Killer whales occupy all the oceans of the world. They tend to prefer coastal areas, however, and are less common in the open ocean. Killer whales tend to be most common in Arctic and Antarctic waters.
Killer whales can sometimes be seen off some parts of the Pacific coast North America. They are a popular species for whale-watchers in the Canadian province of British Columbia.
Killer Whales in Popular Culture:
Killer whales are intelligent and easy to train. This is why they have become a mainstay at aquariums, marine parks and circuses around the world. In marine land, for example, trained killer whales jump through hoops on command for the enjoyment of audiences. Trained killer whales have played roles in films and on television, most notably in the 1993 hit children’s movie “Free Willy” (2).
In the wild killer whales are top predators that feed on most other marine mammals as well as fish and other marine creatures.
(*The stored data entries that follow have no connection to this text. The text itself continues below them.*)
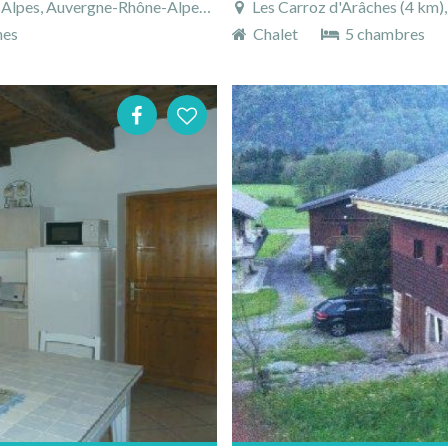
s, Auvergne-Rhône-Alpes, France
Les Carroz d'Arâches (4 km), Ha
nes
Chalet
5 chambres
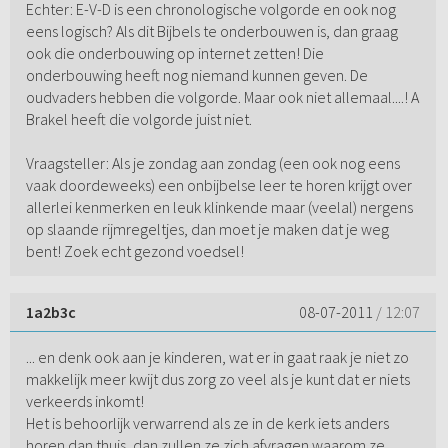
Echter: E-V-D is een chronologische volgorde en ook nog
eens logisch? Als dit Bijbels te onderbouwen is, dan graag
ook die onderbouwing op internet zetten! Die
onderbouwing heeft nog niemand kunnen geven. De
oudvaders hebben die volgorde. Maar ook niet allemaal....! A
Brakel heeft die volgorde juist niet.
Vraagsteller: Als je zondag aan zondag (een ook nog eens
vaak doordeweeks) een onbijbelse leer te horen krijgt over
allerlei kenmerken en leuk klinkende maar (veelal) nergens
op slaande rijmregeltjes, dan moet je maken dat je weg
bent! Zoek echt gezond voedsel!
1a2b3c
08-07-2011
/ 12:07
... en denk ook aan je kinderen, wat er in gaat raak je niet zo
makkelijk meer kwijt dus zorg zo veel als je kunt dat er niets
verkeerds inkomt!
Het is behoorlijk verwarrend als ze in de kerk iets anders
horen dan thuis, dan zullen ze zich afvragen waarom ze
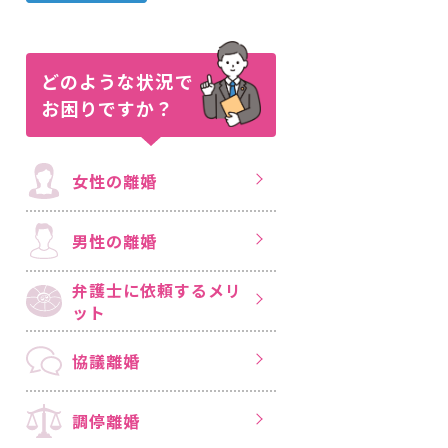
どのような状況で
お困りですか？
女性の離婚
男性の離婚
弁護士に依頼する
メリ
ット
協議離婚
調停離婚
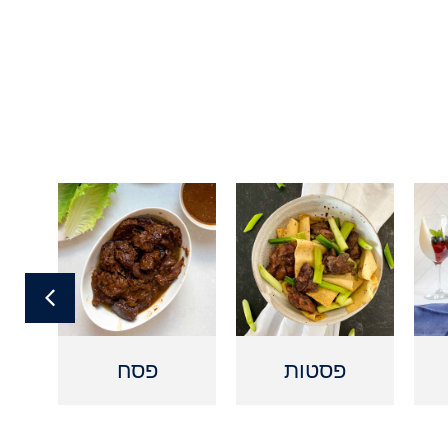
פסטות
פסח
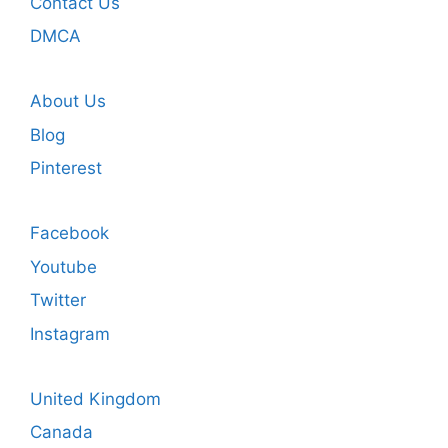
Contact Us
DMCA
About Us
Blog
Pinterest
Facebook
Youtube
Twitter
Instagram
United Kingdom
Canada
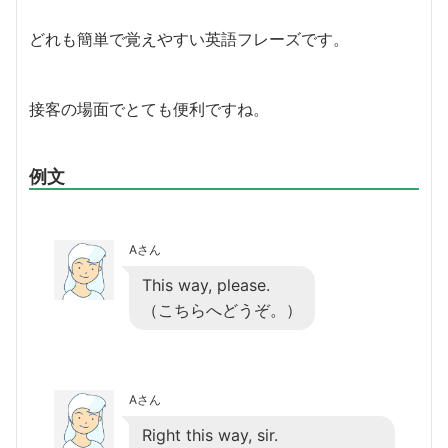
どれも簡単で覚えやすい英語フレーズです。
接客の場面でとても便利ですね。
例文
Aさん
This way, please.
（こちらへどうぞ。）
Aさん
Right this way, sir.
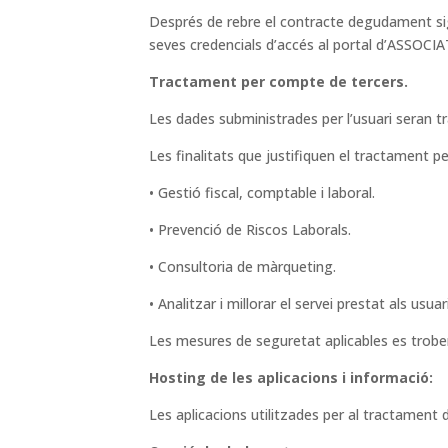
Després de rebre el contracte degudament si
seves credencials d’accés al portal d’ASSOCIA
Tractament per compte de tercers.
Les dades subministrades per l’usuari seran tr
Les finalitats que justifiquen el tractament p
• Gestió fiscal, comptable i laboral.
• Prevenció de Riscos Laborals.
• Consultoria de màrqueting.
• Analitzar i millorar el servei prestat als usuar
Les mesures de seguretat aplicables es trobe
Hosting de les aplicacions i informació:
Les aplicacions utilitzades per al tractamen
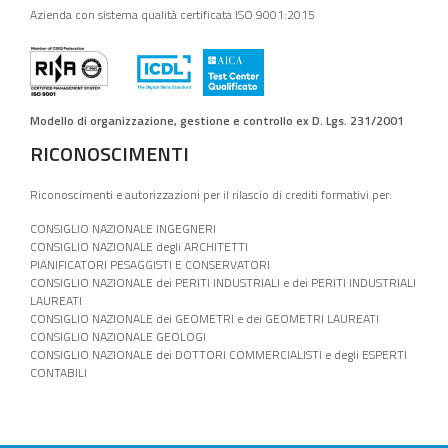
Azienda con sistema qualità certificata ISO 9001:2015
Modello di organizzazione, gestione e controllo ex D. Lgs. 231/2001
RICONOSCIMENTI
Riconoscimenti e autorizzazioni per il rilascio di crediti formativi per:
CONSIGLIO NAZIONALE INGEGNERI
CONSIGLIO NAZIONALE degli ARCHITETTI
PIANIFICATORI PESAGGISTI E CONSERVATORI
CONSIGLIO NAZIONALE dei PERITI INDUSTRIALI e dei PERITI INDUSTRIALI
LAUREATI
CONSIGLIO NAZIONALE dei GEOMETRI e dei GEOMETRI LAUREATI
CONSIGLIO NAZIONALE GEOLOGI
CONSIGLIO NAZIONALE dei DOTTORI COMMERCIALISTI e degli ESPERTI
CONTABILI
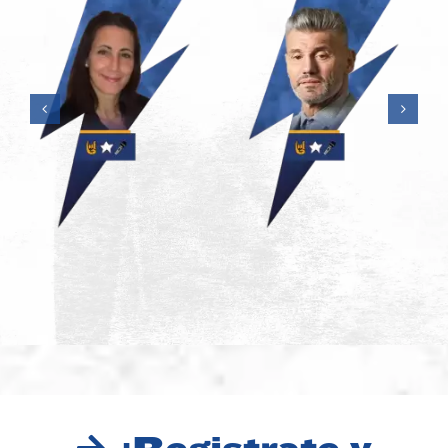
Tomás
Silvio Velo
Balmaceda
LIDERAZGO
CULTURA
MOTIVACIÓN
ORGANIZACIONAL
SUPERACIÓN Y
LIDERAZGO
RESILIENCIA
TRABAJO
MOTIVACIÓN
PEOPLE
EN EQUIPO
EXPERIENCE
Many people, however, are most familiar with the trained killer whales that perform tricks for people’s amusement. The apparent harmlessness of the trained killer whales is a far cry from their real role as predatory hunters.
1. E.D. Mitchell and R. Reeves, “Cetacea” in The Canadian Encyclopedia. Edmonton, Alberta. Huntig Publishers, Ltd., 1988., 390-C.
2. Free Willy was directed by Simon Wincer. It starred Jason James Richter, Lori Petty, Michael Madsen and others. Its non-human star was a killer whale. The plot of this children’s movie revolved around the relationship between a boy (Richter) and an exploited killer whale. The film became a hit, inspiring two sequels (Free Willy 2: The Adventure Home in 1995 and Free Willy 3: The Rescue in 1997) and an animated television series.
E.D. Mitchell and R. Reeves, “Cetacea” in The Canadian Encyclopedia. Edmonton, Alberta. Huntig Publishers, Ltd., 1988., 390-B-C-391-A.